By Gagandeep Ghuman
Published: Feb. 11, 2012
Baljit Thandi points to the picture on the wall.
A fuzzy-haired young man and a teenage girl who clings to him, her face aglow with love.
“Yup, that’s us,” Baljit said, looking at Nikki.
The picture was taken ten years ago, but it seems like a chasm of a lifetime separates the man who points at it.
Where his fuzzy hair tickled her face, there is now a scar left by sewn-up skin.
Only this one is visible.
A lot has changed since Baljit Thandi was diagnosed with brain cancer.
He can no longer take Nikki on long, impulsive drives on Highway 99.
It’s been a while since someone has seen them out on romantic walks, hands intertwined.
He can’t do the simple things he once did for her. Like making breakfast for her on the sly while she slept, then waking her up with a kiss.
“Oh, man, I miss doing that,” Baljit says, longingly.
But even in this inexorable churn of events, there is something no malignant tumour has managed to infect.
Their love for each other.
Valentine’s Day might be a day to reaffirm love, to say the vows again.

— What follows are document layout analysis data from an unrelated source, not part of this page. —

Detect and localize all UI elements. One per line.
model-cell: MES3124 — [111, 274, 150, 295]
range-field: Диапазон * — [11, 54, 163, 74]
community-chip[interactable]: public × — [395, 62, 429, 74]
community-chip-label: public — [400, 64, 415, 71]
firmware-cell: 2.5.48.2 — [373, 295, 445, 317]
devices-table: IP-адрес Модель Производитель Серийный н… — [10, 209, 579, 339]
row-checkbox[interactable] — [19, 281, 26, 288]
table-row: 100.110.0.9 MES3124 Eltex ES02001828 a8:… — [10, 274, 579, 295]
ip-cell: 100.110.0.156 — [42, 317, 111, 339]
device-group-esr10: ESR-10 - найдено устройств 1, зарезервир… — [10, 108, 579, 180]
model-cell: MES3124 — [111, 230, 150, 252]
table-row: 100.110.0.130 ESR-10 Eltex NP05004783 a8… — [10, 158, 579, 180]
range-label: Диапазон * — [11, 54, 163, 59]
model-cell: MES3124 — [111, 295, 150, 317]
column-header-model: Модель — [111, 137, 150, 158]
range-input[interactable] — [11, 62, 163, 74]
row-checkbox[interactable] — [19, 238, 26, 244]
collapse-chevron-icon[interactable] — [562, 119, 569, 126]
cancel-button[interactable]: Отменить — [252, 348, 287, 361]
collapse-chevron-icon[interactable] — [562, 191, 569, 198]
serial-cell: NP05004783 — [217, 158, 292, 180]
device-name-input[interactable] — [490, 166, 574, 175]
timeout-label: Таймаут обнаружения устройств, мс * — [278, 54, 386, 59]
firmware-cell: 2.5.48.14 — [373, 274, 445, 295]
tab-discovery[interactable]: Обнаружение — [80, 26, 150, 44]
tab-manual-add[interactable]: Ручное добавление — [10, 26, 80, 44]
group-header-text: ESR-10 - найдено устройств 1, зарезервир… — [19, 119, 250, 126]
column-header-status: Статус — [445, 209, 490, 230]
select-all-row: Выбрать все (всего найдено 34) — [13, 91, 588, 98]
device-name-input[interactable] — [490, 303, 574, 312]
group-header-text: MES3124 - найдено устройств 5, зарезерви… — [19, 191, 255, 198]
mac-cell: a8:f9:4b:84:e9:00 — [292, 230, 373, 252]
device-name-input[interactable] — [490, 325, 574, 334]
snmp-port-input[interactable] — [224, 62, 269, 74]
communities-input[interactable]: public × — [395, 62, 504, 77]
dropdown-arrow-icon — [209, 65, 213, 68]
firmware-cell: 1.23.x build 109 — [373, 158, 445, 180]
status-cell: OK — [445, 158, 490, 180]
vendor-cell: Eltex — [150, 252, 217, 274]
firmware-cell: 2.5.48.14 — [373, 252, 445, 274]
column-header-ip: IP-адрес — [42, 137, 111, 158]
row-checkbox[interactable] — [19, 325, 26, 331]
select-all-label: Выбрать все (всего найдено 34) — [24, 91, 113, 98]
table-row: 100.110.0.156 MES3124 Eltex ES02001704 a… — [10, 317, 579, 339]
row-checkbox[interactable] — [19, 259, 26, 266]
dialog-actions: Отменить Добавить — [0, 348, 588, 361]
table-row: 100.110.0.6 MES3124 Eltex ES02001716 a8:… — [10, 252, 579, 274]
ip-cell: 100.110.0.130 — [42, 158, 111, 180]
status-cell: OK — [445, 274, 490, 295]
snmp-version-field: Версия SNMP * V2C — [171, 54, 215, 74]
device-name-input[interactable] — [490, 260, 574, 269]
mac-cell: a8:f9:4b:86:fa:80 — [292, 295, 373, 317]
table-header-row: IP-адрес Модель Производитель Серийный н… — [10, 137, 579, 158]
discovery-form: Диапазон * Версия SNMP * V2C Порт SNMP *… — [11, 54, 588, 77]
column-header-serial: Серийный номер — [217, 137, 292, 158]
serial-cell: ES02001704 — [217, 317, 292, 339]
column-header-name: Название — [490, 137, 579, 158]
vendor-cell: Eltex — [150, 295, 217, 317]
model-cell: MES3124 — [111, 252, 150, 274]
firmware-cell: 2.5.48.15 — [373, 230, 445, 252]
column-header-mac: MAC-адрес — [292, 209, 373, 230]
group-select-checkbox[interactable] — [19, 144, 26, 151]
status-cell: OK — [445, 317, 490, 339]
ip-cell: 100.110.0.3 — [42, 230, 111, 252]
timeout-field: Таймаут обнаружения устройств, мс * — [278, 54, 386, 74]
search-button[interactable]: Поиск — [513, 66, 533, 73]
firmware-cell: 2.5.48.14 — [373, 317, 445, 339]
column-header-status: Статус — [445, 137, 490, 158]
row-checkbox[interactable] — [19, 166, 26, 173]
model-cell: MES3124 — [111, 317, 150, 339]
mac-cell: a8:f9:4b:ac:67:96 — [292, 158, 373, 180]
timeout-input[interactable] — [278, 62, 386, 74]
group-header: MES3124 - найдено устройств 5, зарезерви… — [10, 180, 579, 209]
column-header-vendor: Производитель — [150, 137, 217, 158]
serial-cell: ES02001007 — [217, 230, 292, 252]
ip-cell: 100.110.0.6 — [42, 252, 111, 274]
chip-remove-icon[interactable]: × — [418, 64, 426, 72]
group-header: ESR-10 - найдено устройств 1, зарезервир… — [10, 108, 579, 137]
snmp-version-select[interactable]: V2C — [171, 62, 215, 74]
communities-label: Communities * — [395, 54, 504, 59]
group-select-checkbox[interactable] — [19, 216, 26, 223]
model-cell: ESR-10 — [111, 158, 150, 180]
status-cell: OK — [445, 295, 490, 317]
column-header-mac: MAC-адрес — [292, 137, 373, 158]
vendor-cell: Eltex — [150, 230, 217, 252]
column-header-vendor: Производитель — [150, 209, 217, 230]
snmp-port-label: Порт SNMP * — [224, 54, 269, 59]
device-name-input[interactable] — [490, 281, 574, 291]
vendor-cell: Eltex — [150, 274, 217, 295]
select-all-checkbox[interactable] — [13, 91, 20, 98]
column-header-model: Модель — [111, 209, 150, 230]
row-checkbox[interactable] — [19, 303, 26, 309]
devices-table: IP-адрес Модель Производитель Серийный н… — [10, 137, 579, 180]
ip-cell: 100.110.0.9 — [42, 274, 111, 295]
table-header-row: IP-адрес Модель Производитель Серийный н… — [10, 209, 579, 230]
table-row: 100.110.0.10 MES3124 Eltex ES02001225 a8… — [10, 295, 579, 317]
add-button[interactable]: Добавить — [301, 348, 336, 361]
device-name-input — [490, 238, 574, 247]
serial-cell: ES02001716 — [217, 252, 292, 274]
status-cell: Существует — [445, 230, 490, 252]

For Baljit and particularly Nikki Thandi, it’s just another day to acts those vows.
For Nikki Thandi, it’s to be with him, in sickness and health, in joy and sorrow, in triumph and failure.
Ever since life spun out of her hands, she has ceased to be just his girl friend.
She is his friend, beloved, his wife, and now, mother.
She is his refuge from the world.
She is the reason I’m alive, Baljit says.
“There are days when you shut your mind, and you wonder what is the point of living,” Baljit says.
“And then, I think of Nikki.”
When Baljit Met Nikki
Baljit first met Nikki at a party thrown by Nikki’s friend, Leah Toews, in 2000.
Nikki, then 16, recalled how he sat alone in a corner, his head buried in a game of kinetic.
“We started bugging him for sitting alone. Then, we stole his keys and coat so he couldn’t leave,” she said.
She had liked him, and the sentiment was reciprocated a few days later, when he called, nervous but excited, wondering if she would go out with him.
It’s been 12 years since that day, and they have been together.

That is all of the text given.